#### Supplied material
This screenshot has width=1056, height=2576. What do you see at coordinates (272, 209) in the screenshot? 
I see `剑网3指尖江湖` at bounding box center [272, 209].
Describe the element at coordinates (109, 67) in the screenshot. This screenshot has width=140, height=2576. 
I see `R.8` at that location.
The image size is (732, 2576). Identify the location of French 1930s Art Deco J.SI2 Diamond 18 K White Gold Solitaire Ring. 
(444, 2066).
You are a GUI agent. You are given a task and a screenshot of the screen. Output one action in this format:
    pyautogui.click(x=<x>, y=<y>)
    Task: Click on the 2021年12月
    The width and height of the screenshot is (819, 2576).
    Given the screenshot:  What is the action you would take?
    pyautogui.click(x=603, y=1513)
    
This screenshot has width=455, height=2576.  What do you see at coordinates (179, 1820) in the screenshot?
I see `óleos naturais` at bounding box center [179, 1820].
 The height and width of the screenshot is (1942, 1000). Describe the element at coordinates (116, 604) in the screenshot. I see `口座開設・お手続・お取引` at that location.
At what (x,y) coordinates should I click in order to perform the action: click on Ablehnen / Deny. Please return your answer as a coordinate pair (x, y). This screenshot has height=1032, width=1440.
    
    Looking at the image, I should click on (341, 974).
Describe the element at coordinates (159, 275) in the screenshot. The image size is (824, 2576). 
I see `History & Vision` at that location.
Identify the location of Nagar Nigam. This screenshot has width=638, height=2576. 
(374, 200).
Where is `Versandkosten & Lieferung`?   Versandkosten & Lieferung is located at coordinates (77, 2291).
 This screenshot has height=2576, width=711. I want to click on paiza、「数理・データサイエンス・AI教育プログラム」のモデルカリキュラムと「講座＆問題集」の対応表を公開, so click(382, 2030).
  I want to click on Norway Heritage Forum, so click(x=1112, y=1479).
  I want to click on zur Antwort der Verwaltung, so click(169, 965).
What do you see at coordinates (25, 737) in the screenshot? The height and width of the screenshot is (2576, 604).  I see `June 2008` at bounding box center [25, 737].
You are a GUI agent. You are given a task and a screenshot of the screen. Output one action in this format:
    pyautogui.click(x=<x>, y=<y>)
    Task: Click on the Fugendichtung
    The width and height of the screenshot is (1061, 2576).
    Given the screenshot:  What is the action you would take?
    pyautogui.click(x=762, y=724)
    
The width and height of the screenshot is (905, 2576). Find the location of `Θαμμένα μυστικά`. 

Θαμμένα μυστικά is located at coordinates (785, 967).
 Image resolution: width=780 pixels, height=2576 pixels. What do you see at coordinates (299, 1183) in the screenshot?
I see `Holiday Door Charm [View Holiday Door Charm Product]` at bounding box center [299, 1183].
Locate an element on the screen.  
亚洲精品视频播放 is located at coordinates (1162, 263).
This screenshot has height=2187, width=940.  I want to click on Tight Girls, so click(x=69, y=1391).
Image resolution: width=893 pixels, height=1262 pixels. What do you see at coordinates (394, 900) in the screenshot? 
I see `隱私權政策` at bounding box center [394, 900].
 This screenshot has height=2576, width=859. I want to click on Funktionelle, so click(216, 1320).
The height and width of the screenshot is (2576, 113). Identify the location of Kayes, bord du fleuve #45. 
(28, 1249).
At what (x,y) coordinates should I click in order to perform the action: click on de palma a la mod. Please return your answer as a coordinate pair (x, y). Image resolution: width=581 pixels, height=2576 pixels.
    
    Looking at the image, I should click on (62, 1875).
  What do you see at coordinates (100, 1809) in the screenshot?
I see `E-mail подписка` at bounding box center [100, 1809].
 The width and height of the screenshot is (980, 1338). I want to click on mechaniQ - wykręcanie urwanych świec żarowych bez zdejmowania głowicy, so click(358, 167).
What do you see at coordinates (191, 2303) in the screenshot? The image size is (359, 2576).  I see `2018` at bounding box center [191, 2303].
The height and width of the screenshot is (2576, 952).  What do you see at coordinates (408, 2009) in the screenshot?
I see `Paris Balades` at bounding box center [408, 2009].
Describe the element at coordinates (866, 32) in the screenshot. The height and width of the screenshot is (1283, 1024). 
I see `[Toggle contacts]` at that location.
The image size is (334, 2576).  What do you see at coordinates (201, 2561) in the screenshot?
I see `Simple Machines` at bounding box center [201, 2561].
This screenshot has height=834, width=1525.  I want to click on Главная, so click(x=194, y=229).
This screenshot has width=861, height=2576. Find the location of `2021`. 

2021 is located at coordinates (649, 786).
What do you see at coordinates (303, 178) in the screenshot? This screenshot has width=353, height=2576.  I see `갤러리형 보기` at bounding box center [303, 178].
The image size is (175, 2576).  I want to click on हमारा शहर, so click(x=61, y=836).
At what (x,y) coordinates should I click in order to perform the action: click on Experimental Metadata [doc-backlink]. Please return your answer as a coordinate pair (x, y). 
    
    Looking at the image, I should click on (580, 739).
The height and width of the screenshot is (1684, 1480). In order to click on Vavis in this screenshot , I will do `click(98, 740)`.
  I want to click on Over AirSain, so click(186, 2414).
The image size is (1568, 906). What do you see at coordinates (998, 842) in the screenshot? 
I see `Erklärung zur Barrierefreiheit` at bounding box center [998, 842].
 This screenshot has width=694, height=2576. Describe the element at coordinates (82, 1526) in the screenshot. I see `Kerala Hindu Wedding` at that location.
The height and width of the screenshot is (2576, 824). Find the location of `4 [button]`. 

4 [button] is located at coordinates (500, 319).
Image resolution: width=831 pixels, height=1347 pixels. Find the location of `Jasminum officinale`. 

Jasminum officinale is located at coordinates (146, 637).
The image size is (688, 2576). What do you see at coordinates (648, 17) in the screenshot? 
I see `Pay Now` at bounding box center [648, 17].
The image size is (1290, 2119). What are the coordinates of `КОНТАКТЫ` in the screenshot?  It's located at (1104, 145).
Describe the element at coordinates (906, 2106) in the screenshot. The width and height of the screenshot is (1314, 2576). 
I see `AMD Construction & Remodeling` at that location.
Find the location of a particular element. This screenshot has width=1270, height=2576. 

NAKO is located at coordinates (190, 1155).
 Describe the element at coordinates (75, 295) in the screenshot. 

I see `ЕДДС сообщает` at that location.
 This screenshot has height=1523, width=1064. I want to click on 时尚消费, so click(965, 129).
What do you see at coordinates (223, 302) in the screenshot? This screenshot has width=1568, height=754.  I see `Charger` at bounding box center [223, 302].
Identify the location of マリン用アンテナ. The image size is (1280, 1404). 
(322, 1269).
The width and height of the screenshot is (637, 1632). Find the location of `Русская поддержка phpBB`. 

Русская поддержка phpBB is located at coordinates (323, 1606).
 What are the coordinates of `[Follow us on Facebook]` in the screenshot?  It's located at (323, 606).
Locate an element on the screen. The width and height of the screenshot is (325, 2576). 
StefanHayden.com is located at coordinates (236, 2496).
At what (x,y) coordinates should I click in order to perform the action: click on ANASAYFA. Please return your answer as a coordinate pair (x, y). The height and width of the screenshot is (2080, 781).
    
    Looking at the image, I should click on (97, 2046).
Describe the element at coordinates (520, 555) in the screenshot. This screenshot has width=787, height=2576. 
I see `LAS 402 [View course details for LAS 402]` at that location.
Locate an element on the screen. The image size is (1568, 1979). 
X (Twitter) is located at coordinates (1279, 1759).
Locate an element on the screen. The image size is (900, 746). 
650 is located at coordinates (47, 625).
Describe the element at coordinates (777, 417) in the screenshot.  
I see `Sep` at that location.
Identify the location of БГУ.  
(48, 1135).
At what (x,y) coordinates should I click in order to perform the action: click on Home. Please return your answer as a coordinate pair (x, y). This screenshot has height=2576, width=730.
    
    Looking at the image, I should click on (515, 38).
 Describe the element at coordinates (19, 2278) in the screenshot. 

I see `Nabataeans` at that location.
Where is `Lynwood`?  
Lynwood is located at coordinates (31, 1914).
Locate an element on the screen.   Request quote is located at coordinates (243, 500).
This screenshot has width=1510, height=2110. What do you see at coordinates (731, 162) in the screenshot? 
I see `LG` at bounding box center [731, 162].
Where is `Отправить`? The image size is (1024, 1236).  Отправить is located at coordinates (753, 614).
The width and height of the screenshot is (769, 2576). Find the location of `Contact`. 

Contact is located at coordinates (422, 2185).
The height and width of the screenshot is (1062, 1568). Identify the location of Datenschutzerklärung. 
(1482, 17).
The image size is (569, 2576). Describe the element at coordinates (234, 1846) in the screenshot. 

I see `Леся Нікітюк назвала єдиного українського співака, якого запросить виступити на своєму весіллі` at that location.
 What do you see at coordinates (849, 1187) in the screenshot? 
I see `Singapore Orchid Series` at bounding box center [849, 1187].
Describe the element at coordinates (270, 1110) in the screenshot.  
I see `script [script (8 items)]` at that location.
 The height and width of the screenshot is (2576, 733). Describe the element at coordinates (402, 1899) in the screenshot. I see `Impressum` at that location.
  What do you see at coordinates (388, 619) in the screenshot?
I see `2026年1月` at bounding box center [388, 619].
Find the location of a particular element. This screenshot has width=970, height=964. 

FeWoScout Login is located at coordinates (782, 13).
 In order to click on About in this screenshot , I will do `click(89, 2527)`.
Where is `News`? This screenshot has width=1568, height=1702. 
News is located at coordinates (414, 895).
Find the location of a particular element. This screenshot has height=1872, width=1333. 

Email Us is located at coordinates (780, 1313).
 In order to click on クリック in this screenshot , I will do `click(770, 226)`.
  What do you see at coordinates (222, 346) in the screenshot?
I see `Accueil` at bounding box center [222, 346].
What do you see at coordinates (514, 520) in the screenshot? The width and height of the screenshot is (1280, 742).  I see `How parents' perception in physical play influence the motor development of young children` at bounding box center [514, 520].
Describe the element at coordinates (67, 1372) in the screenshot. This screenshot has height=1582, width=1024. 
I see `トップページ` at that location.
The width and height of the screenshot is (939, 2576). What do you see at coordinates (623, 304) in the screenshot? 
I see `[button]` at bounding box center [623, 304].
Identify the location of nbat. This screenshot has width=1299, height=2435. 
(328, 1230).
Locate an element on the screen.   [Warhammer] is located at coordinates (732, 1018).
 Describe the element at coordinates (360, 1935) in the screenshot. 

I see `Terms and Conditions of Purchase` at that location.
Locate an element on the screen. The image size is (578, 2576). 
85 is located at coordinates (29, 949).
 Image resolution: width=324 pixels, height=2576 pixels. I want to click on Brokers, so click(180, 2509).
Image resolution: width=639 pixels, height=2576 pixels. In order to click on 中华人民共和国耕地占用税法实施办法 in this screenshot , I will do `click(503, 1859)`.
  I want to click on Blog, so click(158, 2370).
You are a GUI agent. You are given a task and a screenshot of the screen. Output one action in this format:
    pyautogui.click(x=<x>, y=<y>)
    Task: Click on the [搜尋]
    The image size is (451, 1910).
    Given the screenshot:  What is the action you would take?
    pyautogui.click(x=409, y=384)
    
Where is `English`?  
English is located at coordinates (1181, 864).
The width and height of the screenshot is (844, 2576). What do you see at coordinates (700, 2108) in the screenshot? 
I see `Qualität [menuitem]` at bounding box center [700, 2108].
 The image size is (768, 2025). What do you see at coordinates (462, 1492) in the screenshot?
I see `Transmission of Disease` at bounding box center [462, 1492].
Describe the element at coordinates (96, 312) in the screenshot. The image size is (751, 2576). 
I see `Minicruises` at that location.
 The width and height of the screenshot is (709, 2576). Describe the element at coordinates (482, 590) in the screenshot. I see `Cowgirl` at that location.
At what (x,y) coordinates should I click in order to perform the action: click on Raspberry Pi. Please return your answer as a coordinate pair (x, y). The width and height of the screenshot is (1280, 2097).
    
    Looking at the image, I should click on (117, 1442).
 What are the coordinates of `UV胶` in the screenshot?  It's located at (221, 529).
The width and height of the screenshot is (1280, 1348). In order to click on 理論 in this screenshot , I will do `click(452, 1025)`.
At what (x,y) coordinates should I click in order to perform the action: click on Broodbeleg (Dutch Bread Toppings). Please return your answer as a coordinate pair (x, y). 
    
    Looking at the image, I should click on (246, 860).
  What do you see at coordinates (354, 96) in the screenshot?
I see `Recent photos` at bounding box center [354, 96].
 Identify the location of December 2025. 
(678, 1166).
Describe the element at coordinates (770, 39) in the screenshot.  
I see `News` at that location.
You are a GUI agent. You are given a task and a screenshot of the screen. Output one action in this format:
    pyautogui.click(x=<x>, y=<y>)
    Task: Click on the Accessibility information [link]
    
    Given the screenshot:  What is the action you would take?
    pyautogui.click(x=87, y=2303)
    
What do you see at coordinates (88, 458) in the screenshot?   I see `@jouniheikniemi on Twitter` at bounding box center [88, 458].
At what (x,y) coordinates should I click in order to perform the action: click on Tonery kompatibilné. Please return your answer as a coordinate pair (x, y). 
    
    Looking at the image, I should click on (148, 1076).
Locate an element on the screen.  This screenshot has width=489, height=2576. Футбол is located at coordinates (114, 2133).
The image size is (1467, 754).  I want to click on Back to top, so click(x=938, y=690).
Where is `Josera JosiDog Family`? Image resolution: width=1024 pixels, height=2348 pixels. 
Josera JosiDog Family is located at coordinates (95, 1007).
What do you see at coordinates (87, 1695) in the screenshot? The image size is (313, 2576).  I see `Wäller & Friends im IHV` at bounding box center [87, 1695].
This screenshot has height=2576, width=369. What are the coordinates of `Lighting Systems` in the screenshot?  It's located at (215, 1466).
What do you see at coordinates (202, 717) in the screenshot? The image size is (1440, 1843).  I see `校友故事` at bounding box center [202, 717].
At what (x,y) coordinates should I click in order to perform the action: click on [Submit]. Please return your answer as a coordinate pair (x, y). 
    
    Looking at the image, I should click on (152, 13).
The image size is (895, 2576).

#### Work instructions
All that is wanted is a faithful reproduction of the line above with "Task: Click on the Accessibility", the line with "What do you see at coordinates (88, 458)", and every line in between.

#### Response
    Task: Click on the Accessibility information [link]
    
    Given the screenshot:  What is the action you would take?
    pyautogui.click(x=87, y=2303)
    
What do you see at coordinates (88, 458) in the screenshot?   I see `@jouniheikniemi on Twitter` at bounding box center [88, 458].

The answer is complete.